• _Listed entries_
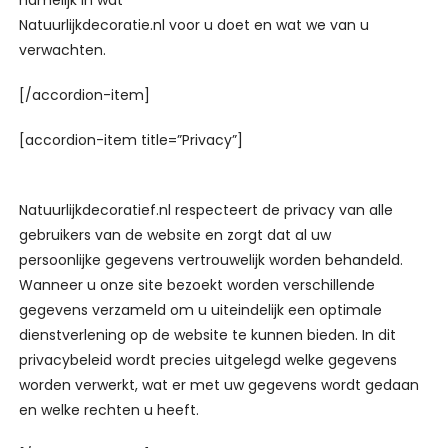
namelijk in wat
Natuurlijkdecoratie.nl voor u doet en wat we van u
verwachten.
[/accordion-item]
[accordion-item title=”Privacy”]
Natuurlijkdecoratief.nl respecteert de privacy van alle
gebruikers van de website en zorgt dat al uw
persoonlijke gegevens vertrouwelijk worden behandeld.
Wanneer u onze site bezoekt worden verschillende
gegevens verzameld om u uiteindelijk een optimale
dienstverlening op de website te kunnen bieden. In dit
privacybeleid wordt precies uitgelegd welke gegevens
worden verwerkt, wat er met uw gegevens wordt gedaan
en welke rechten u heeft.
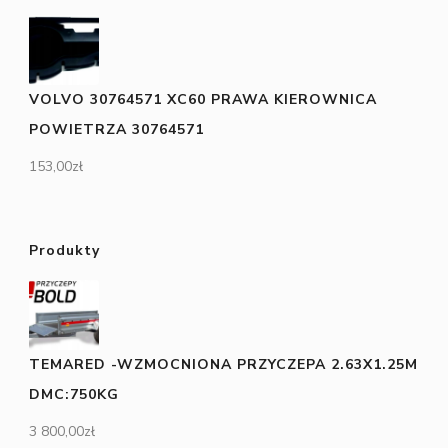
VOLVO 30764571 XC60 PRAWA KIEROWNICA
POWIETRZA 30764571
153,00
zł
Produkty
TEMARED -WZMOCNIONA PRZYCZEPA 2.63X1.25M
DMC:750KG
3 800,00
zł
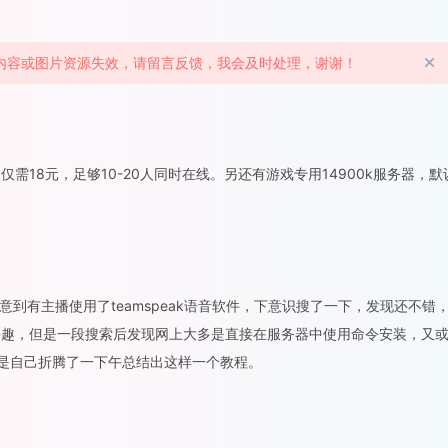
章内容或图片资源失效，请留言反馈，我会及时处理，谢谢！
需18元，足够10-20人同时在线。另还有游戏专用14900k服务器，默
意到有主播使用了teamspeak语音软件，下意识搜了一下，发现还不错
兴趣，但是一段搜索后发现网上大多是直接在服务器中使用命令安装，又
于是自己折腾了一下午总结出这样一个教程。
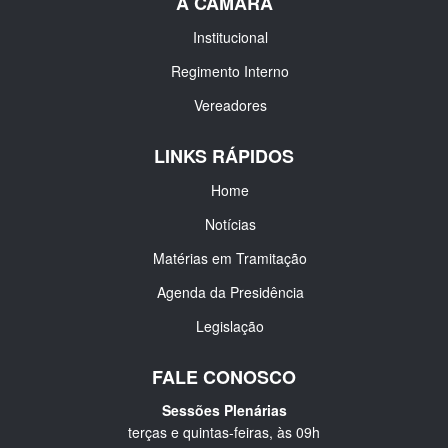
A CÂMARA
Institucional
Regimento Interno
Vereadores
LINKS RÁPIDOS
Home
Notícias
Matérias em Tramitação
Agenda da Presidência
Legislação
FALE CONOSCO
Sessões Plenárias
terças e quintas-feiras, às 09h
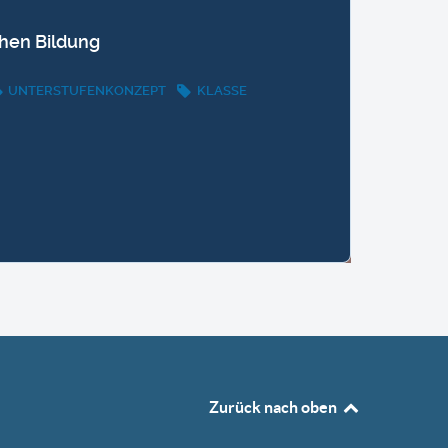
hen Bildung
UNTERSTUFENKONZEPT
KLASSE
Zurück nach oben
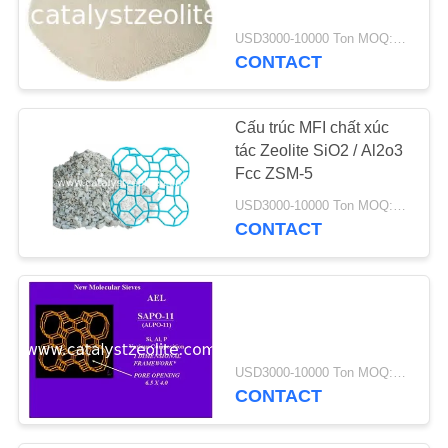
USD3000-10000 Ton MOQ:1 cái
CONTACT
Cấu trúc MFI chất xúc
tác Zeolite SiO2 / Al2o3
Fcc ZSM-5
USD3000-10000 Ton MOQ:1 kg
CONTACT
USD3000-10000 Ton MOQ:1 kg
CONTACT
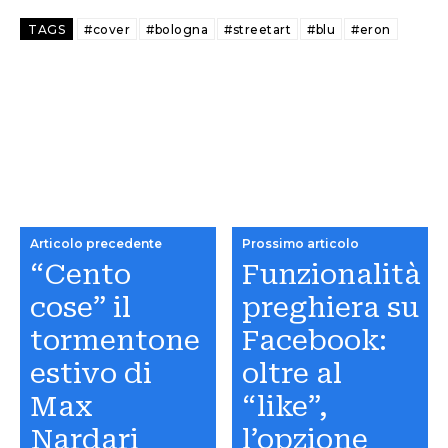
TAGS
#cover
#bologna
#streetart
#blu
#eron
Articolo precedente
Prossimo articolo
“Cento
Funzionalità
cose” il
preghiera su
tormentone
Facebook:
estivo di
oltre al
Max
“like”,
Nardari
l’opzione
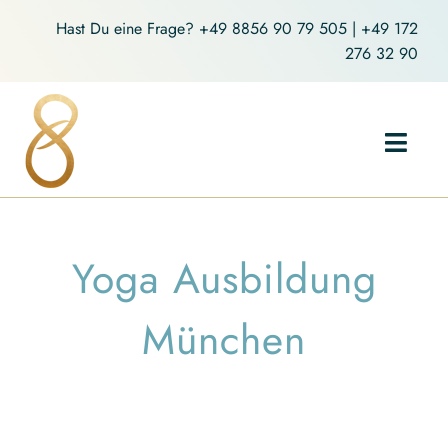
Zum
Hast Du eine Frage?
+49 8856 90 79 505
|
+49 172
Inhalt
276 32 90
springen
Toggl
Navig
Home
Yoga Ausbildung
Holistic Yoga
München
Coaching
Über mich
Blog-Artikel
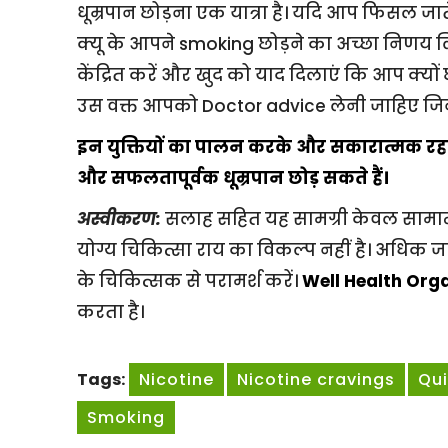
धूम्रपान छोड़ना एक यात्रा है। यदि आप फिसल जात
क्यू के आपने smoking छोड़ने का अच्छा निणय लि
केंद्रित करें और खुद को याद दिलाएं कि आप क्यों छोड
उस वक्त आपको Doctor advice लेनी जाहिए जि
इन युक्तियों का पालन करके और सकारात्मक रह
और सफलतापूर्वक धूम्रपान छोड़ सकते हैं।
अस्वीकरण:
सलाह सहित यह सामग्री केवल सामान्
योग्य चिकित्सा राय का विकल्प नहीं है। अधिक ज
के चिकित्सक से परामर्श करें।
Well Health Org
करता है।
Tags:
Nicotine
Nicotine cravings
Qu
Smoking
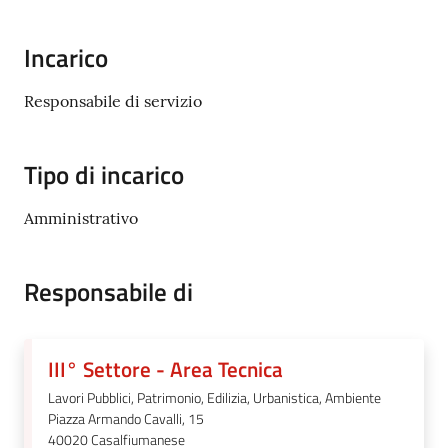
Incarico
5x1000
Responsabile di servizio
Servizi
on-
Tipo di incarico
line
Amministrativo
Tutti
gli
argomenti
Responsabile di
III° Settore - Area Tecnica
Lavori Pubblici, Patrimonio, Edilizia, Urbanistica, Ambiente
Piazza Armando Cavalli, 15
40020
Casalfiumanese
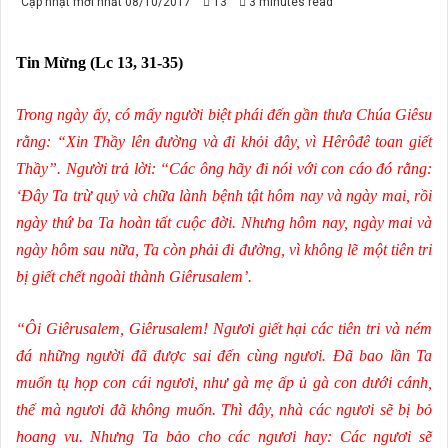
Cập nhật mới nhất 08/10/2017
13
3 minutes read
Tin Mừng (Lc 13, 31-35)
Trong ngày ấy, có mấy người biệt phái đến gần thưa Chúa Giêsu
rằng: “Xin Thầy lên đường và đi khỏi đây, vì Hêrôđê toan giết
Thầy”. Người trả lời: “Các ông hãy đi nói với con cáo đó rằng:
‘Đây Ta trừ quỷ và chữa lành bệnh tật hôm nay và ngày mai, rồi
ngày thứ ba Ta hoàn tất cuộc đời. Nhưng hôm nay, ngày mai và
ngày hôm sau nữa, Ta còn phải đi đường, vì không lẽ một tiên tri
bị giết chết ngoài thành Giêrusalem’.
“Ôi Giêrusalem, Giêrusalem! Ngươi giết hại các tiên tri và ném
đá những người đã được sai đến cùng ngươi. Đã bao lần Ta
muốn tụ họp con cái ngươi, như gà mẹ ấp ủ gà con dưới cánh,
thế mà ngươi đã không muốn. Thì đây, nhà các ngươi sẽ bị bỏ
hoang vu. Nhưng Ta bảo cho các ngươi hay: Các ngươi sẽ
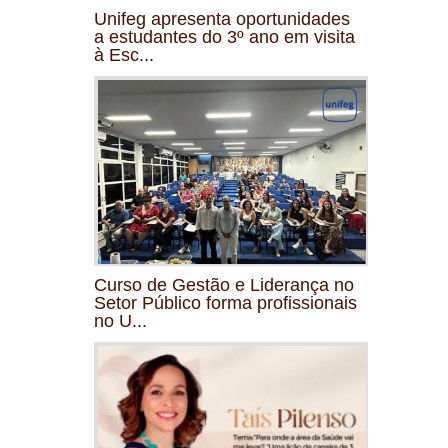
Unifeg apresenta oportunidades
a estudantes do 3º ano em visita
à Esc...
Curso de Gestão e Liderança no
Setor Público forma profissionais
no U...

• _Aim of the task_
Only the lines of the listing above from the one with "Cấu trúc MFI chất xúc" through the one with "क्यू के आपने smoking छोड़ने का अच्छा निणय लि" should be output, exactly, with both ends kept and pictures left out.

• _Expected answer_
Cấu trúc MFI chất xúc
tác Zeolite SiO2 / Al2o3
Fcc ZSM-5
USD3000-10000 Ton MOQ:1 kg
CONTACT
USD3000-10000 Ton MOQ:1 kg
CONTACT
TAGS
#cover
#bologna
#streetart
#blu
#eron
Articolo precedente
Prossimo articolo
“Cento
Funzionalità
cose” il
preghiera su
tormentone
Facebook:
estivo di
oltre al
Max
“like”,
Nardari
l’opzione
Zum
Hast Du eine Frage?
+49 8856 90 79 505
|
+49 172
Inhalt
276 32 90
springen
Toggl
Navig
Home
Yoga Ausbildung
Holistic Yoga
München
Coaching
Über mich
Blog-Artikel
धूम्रपान छोड़ना एक यात्रा है। यदि आप फिसल जात
क्यू के आपने smoking छोड़ने का अच्छा निणय लि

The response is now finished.